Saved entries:
%%
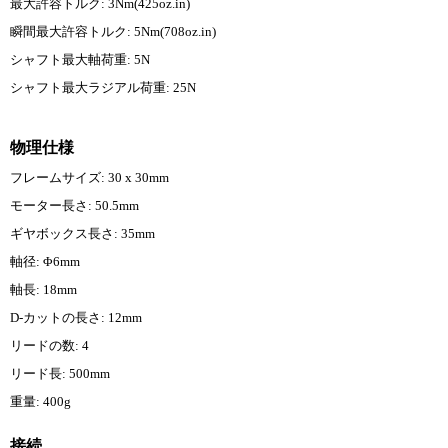
最大許容トルク: 3Nm(425oz.in)
瞬間最大許容トルク: 5Nm(708oz.in)
シャフト最大軸荷重: 5N
シャフト最大ラジアル荷重: 25N
物理仕様
フレームサイズ: 30 x 30mm
モーター長さ: 50.5mm
ギヤボックス長さ: 35mm
軸径: Φ6mm
軸長: 18mm
D-カットの長さ: 12mm
リードの数: 4
リード長: 500mm
重量: 400g
接続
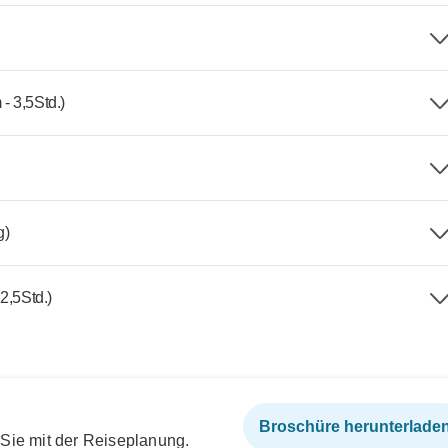
3,5Std.)
g)
,5Std.)
Broschüre herunterlade
 Sie mit der Reiseplanung.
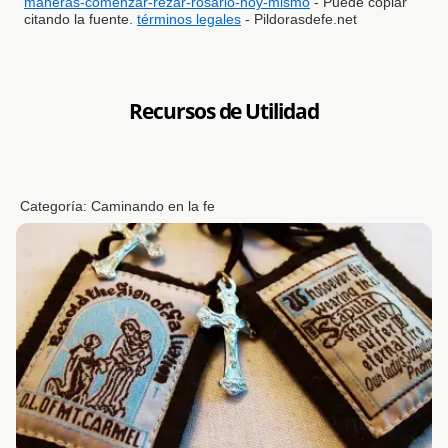
maneras-comenzar-rezar-rosario-hoy-mismo
- Puede copiar
citando la fuente.
términos legales
- Pildorasdefe.net
Recursos de Utilidad
Categoría:
Caminando en la fe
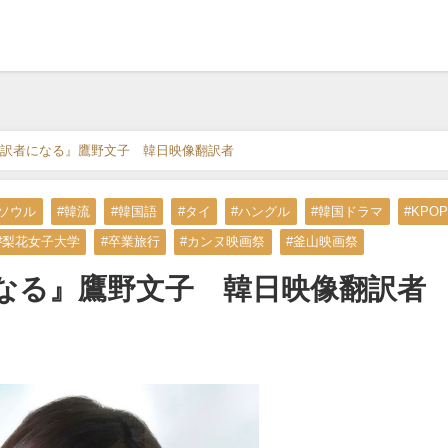
訳者になる』鷹野文子 韓日映像翻訳者
#ソウル
#韓流
#韓国語
#タイ
#ハングル
#韓国ドラマ
#KPOP
#梨花女子大学
#卒業旅行
#カンヌ映画祭
#釜山映画祭
なる』鷹野文子 韓日映像翻訳者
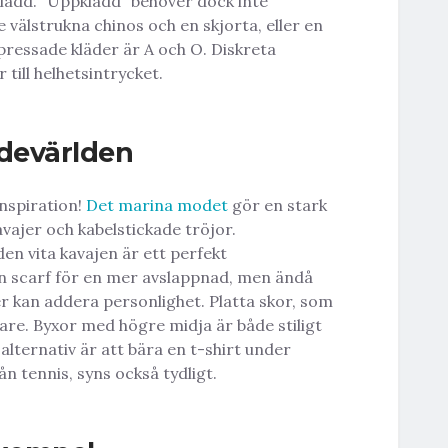
klädd. ”Uppklädd” behöver dock inte
välstrukna chinos och en skjorta, eller en
pressade kläder är A och O. Diskreta
till helhetsintrycket.
odevärlden
nspiration!
Det marina modet
gör en stark
ajer och kabelstickade tröjor.
den vita kavajen är ett perfekt
n scarf för en mer avslappnad, men ändå
er kan addera personlighet. Platta skor, som
igare. Byxor med högre midja är både stiligt
lternativ är att bära en t-shirt under
ån tennis, syns också tydligt.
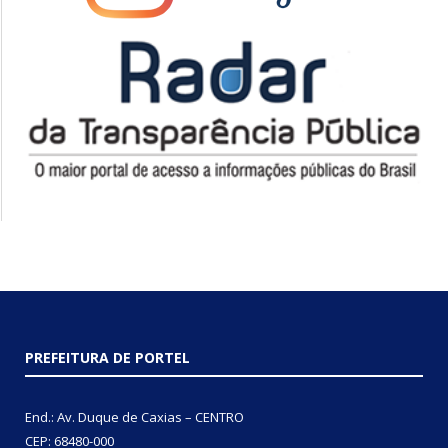
PREFEITURA DE PORTEL
End.: Av. Duque de Caxias – CENTRO
CEP: 68480-000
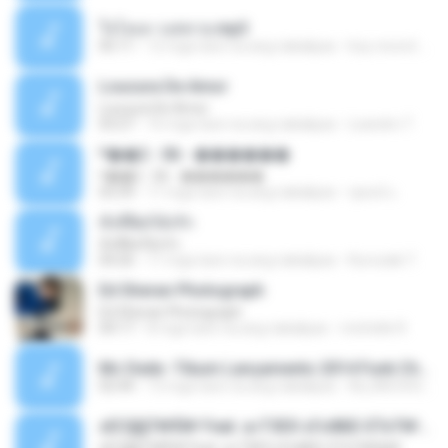
ใจโลเล-วงสหาย.mp3
05:11
12 mga taon na ang nakalipas
boy record studio[boy pala] B.
Loucura De Amor
Loucura De Amor
03:27
16 mga taon na ang nakalipas
Leandro T.
ᴹ��2 - 06 - ������
ᴹ��2 - 06 - ������
03:39
11 mga taon na ang nakalipas
ชูพงษ์ แ.
ทั้งที่ผิดก็ยังรัก
ทั้งที่ผิดก็ยังรัก
04:26
11 mga taon na ang nakalipas
Kurozaki T.
Ed Sheran Photograph
Ed Sheran Photograph
04:17
8 mga taon na ang nakalipas
michelle R.
Mc Dede -Tibum Lançamento 2014 Funk Chique Produçoes .mp3
02:44
13 mga taon na ang nakalipas
ALLAN DOUGLAS C.
ѕЕС§§Т№Ё№ Feat. а»ТЗЕХ ѕГѕФБЕ-ЕТєТ№Щ№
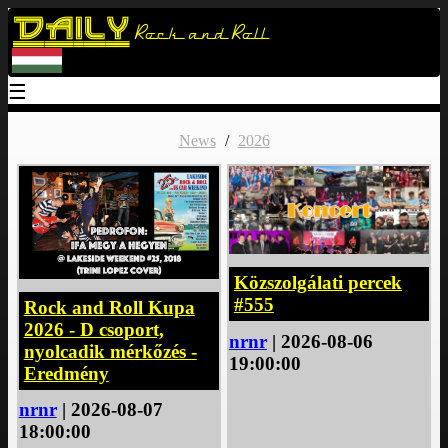
Daily
Rock and Roll
☰
News
/
2026
Közszolgálati percek
#555
Rock and Roll Kupa
2026 - D csoport,
nrnr
| 2026-08-06
nyolcadik mérkőzés -
19:00:00
Eredmény
nrnr
| 2026-08-07
18:00:00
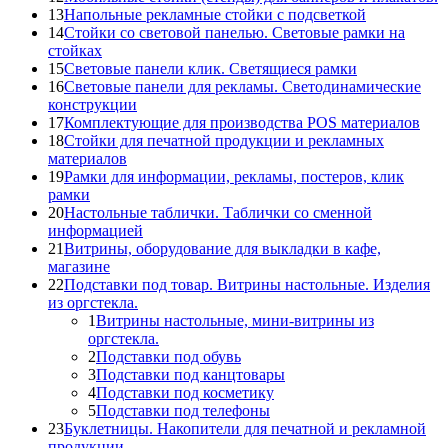
13
Напольные рекламные стойки с подсветкой
14
Стойки со световой панелью. Световые рамки на
стойках
15
Световые панели клик. Светящиеся рамки
16
Световые панели для рекламы. Светодинамические
конструкции
17
Комплектующие для производства POS материалов
18
Стойки для печатной продукции и рекламных
материалов
19
Рамки для информации, рекламы, постеров, клик
рамки
20
Настольные таблички. Таблички со сменной
информацией
21
Витрины, оборудование для выкладки в кафе,
магазине
22
Подставки под товар. Витрины настольные. Изделия
из оргстекла.
1
Витрины настольные, мини-витрины из
оргстекла.
2
Подставки под обувь
3
Подставки под канцтовары
4
Подставки под косметику
5
Подставки под телефоны
23
Буклетницы. Накопители для печатной и рекламной
продукции.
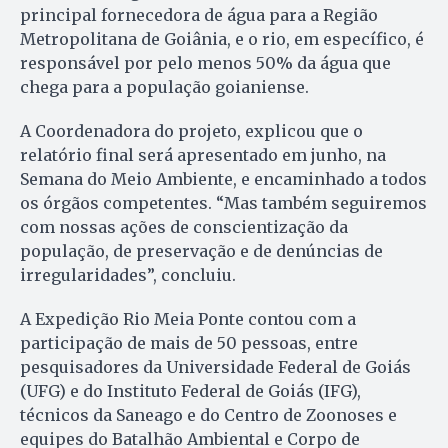
principal fornecedora de água para a Região
Metropolitana de Goiânia, e o rio, em específico, é
responsável por pelo menos 50% da água que
chega para a população goianiense.
A Coordenadora do projeto, explicou que o
relatório final será apresentado em junho, na
Semana do Meio Ambiente, e encaminhado a todos
os órgãos competentes. “Mas também seguiremos
com nossas ações de conscientização da
população, de preservação e de denúncias de
irregularidades”, concluiu.
A Expedição Rio Meia Ponte contou com a
participação de mais de 50 pessoas, entre
pesquisadores da Universidade Federal de Goiás
(UFG) e do Instituto Federal de Goiás (IFG),
técnicos da Saneago e do Centro de Zoonoses e
equipes do Batalhão Ambiental e Corpo de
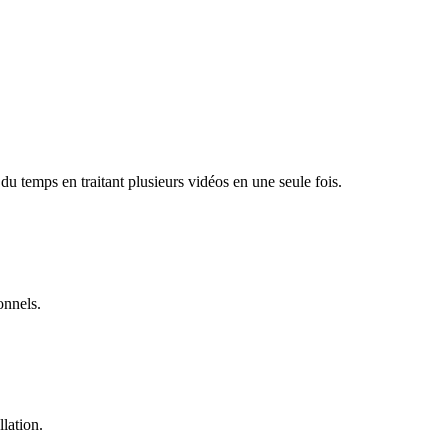
u temps en traitant plusieurs vidéos en une seule fois.
onnels.
llation.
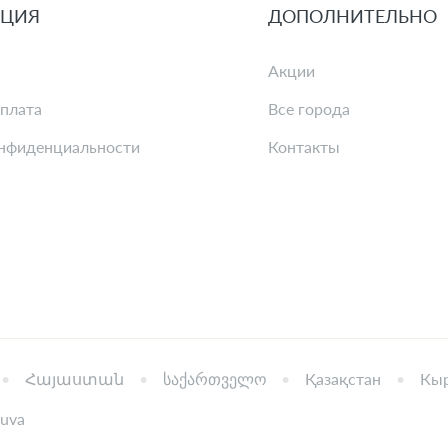
ЦИЯ
ДОПОЛНИТЕЛЬНО
Акции
оплата
Все города
нфиденциальности
Контакты
Հայաստան
საქართველო
Қазақстан
Кыр
tuva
%%
Action item
Search the records above for the word "печатной" and give the number of lines where it occurs, nothing else.

Solved exercise
2